Saleem Haddad pubblica per e/o “Ultimo giro al Guapa”, un romanzo, il suo primo, molto coinvolgente sul piano emotivo, molto interessante dal punto di vista sociale e politico: apprendiamo nelle sue pagine, intense e profonde, cosa sta succedendo nel mondo arabo dopo che il sogno delle “Primavere arabe” si sta sgretolando di fronte alla violenta offensiva dei partiti religiosi e dei fondamentalismi islamici.
Siamo ai giorni nostri in una grande città mediorientale, governata da un Presidente che ha instaurato un regime dittatoriale e repressivo, dove però i giovani che hanno studiato all’estero e conoscono l’occidente, riescono a ritagliarsi spazi di apparente libertà: Rasa è un frequentatore del locale alternativo Guapa, dove si riuniscono, un po’ segretamente, gay e lesbiche, dove si beve, si fuma, e assiste alle performance della Drag Queen Maj, che è un ragazzo effeminato amico di Rasa, anche lui omosessuale ma in segreto: vive infatti con la nonna Teta, che l’ha cresciuto dopo che la madre, pittrice anticonformista, era fuggita incapace di sottostare alle regole tradizionaliste imposte dalla suocera, e il padre era morto poco dopo. Rasa era andato per quattro anni a studiare in una università americana, dove credeva di riuscire ad essere libero, ma si era sentito terribilmente solo, e il suo tentativo di stabilire una relazione con un ragazzo di origini arabe era fallito miseramente: le sue numerose identità di gay, di arabo, di militante, non erano riuscite a trovare una giusta dimensione. L’amicizia con la francese Cecile non era riuscita a sfondare le sue ritrosie, aveva invece incontrato la connazionale Leila, generosa e fortemente impegnata nella causa della libertà delle donne, ma poi era tornato a casa, incapace di abbandonare la nonna, che lo aveva sostituito in tutto con il figlio morto.

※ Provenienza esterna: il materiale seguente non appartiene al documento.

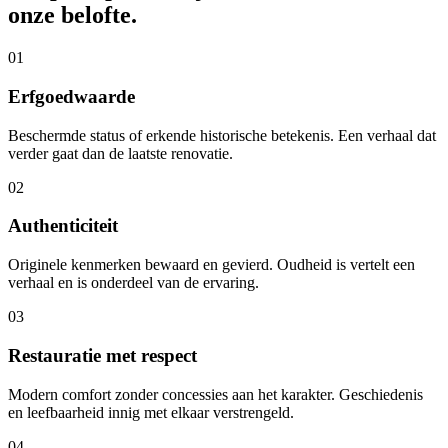
onze belofte.
01
Erfgoedwaarde
Beschermde status of erkende historische betekenis. Een verhaal dat
verder gaat dan de laatste renovatie.
02
Authenticiteit
Originele kenmerken bewaard en gevierd. Oudheid is vertelt een
verhaal en is onderdeel van de ervaring.
03
Restauratie met respect
Modern comfort zonder concessies aan het karakter. Geschiedenis
en leefbaarheid innig met elkaar verstrengeld.
04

La storia raccontata in prima persona da Rasa si svolge nel corso di poche ore: la notte, a letto nella sua stanza in intimità con il suo amante segreto Taymour, viene visto dal buco della serratura dalla nonna, che urla la sua riprovazione. Taymour disperato si allontana e malgrado Rasa lo insegua con messaggi insistenti, si defila perché non in grado di reggere lo scandalo: infatti quella stessa sera si sposerà per non deludere i suoi genitori, celebrando un sontusoso matrimonio tradizionale con Leila, anche lei desiderosa di nascondere le sue idee progressiste al riparo da un matrimonio borghese.
La sofferenza di Rasa, quella del suo amico Maj, arrestato in un cinema dove si riuniscono i gay e pestato dalla polizia del regime, il dispiacere profondo per il tradimento di Taymour, l’incapacità nell’affrontare la violenza dell’islamismo che sta per succedere al se pur odioso regime del Presidente, ci raccontano una società profondamente contraddittoria, una grande speranza finita nel nulla, un mondo che conosciamo troppo poco e di cui gli aspetti più conturbanti non arrivano sulla grande stampa internazionale. Rasa, che lavora come traduttore, assistendo la giornalista americana Laura, incontra Ahmed, un religioso fanatico a cui non osa rivelare di essere omosessuale agnostico: finirà per inginocchiarsi per la rituale preghiera, incapace di fronteggiare la propria profonda identità.
Un romanzo bello, vero, pieno di umanità, capace di raccontare una storia dolorosa, ma, forse alla fine, piena della speranza che si può ancora combattere:
“Forse dovremo andare a manifestare!”. “Si, si, è una splendida idea. Andiamo a manifestare. Contro chi?” “Contro tutti. Contro tutti.”